Francis Bacon portrait being auctioned via Sotheby’s via

The evening sales at Christie’s, Sotheby’s and Phillips de Pury & Co. this February raised the most money ever for a series of contemporary sales. However, a report issued by an art market firm on Thursday indicated that the majority of items sold at the low end of their estimates, meaning that the enormous sales numbers may be masking a more disappointing trend.

Sotheby’s sets auction record with sale of Bacon nude [ArtObserved]
Sotheby’s stock down 7% after report is issued [Bloomberg]
Art Report say 60% of February sales lots missed estimate [Bloomberg]
February auction activity roundup [ArtObserved]

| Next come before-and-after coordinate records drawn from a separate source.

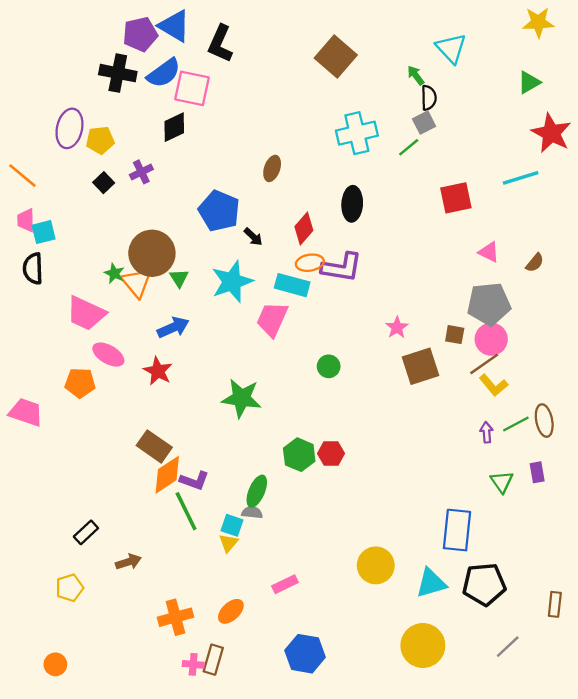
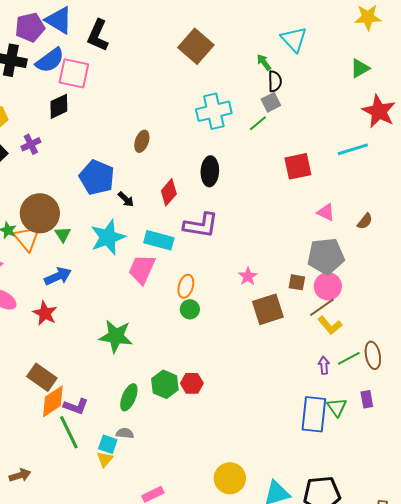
orange ellipse: (310, 263) -> (186, 286), moved, turned -65
green ellipse: (257, 491) -> (129, 397), moved
blue rectangle: (457, 530) -> (314, 414), moved

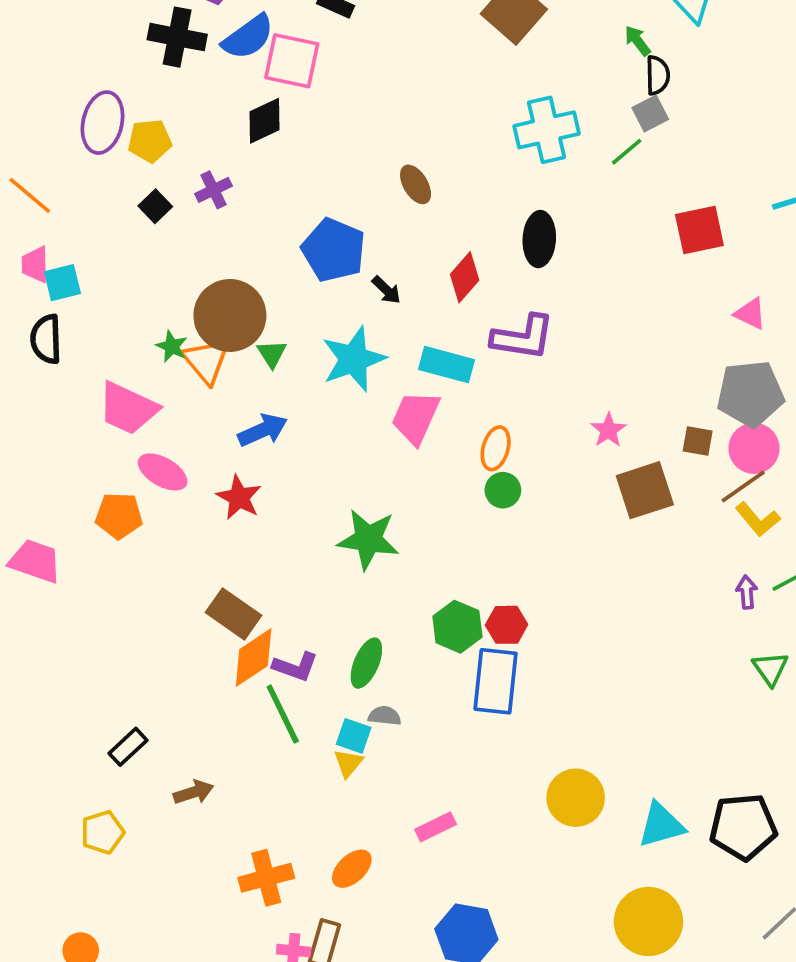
brown ellipse: (142, 141) -> (416, 184), turned -50
green ellipse: (129, 397) -> (366, 663), moved
blue rectangle: (314, 414) -> (496, 681), moved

Sotheby’s stock, aptly, “BID” was at $29.09, down $2.16, or 6.9% on the New York Stock Exchange composite trading on Thursday after the report was issued. (The other two auction companies are privately held.)

Setting record prices for ‘masterpiece’ works, while other lots remain unsold or undersold, may indicate a decrease in demand for middle works. Both collectors and dealers seem to be moving toward buying for quality and not quantity, perhaps in preparation for an impending bubble bust. Interestingly, just 10 lots accounted for 70% of the total of sales at both Christie’s and Sotheby’s, where two Francis Bacon paintings sold for £26.3 million and £20 million, respectively.